WHAT YOU ARE ASKED TO DO —
Pictures excluded, return every entry exactly, please.

Stored data entries
Segment Open

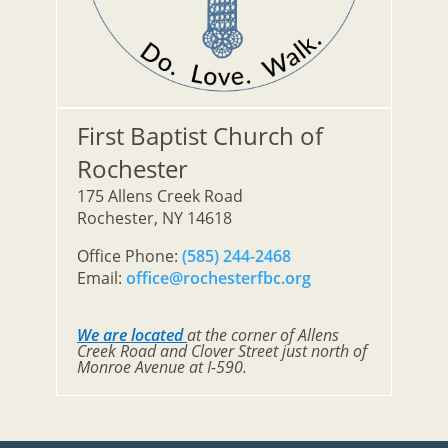
First Baptist Church of
Rochester
175 Allens Creek Road
Rochester, NY 14618
Office Phone:
(585) 244-2468
Email:
office@rochesterfbc.org
We are located
at the corner of Allens
Creek Road and Clover Street just north of
Monroe Avenue at I-590.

Segment Closed

RESPONSE TO THE TASK —
First Baptist Church of
Rochester
175 Allens Creek Road
Rochester, NY 14618
Office Phone:
(585) 244-2468
Email:
office@rochesterfbc.org
We are located
at the corner of Allens
Creek Road and Clover Street just north of
Monroe Avenue at I-590.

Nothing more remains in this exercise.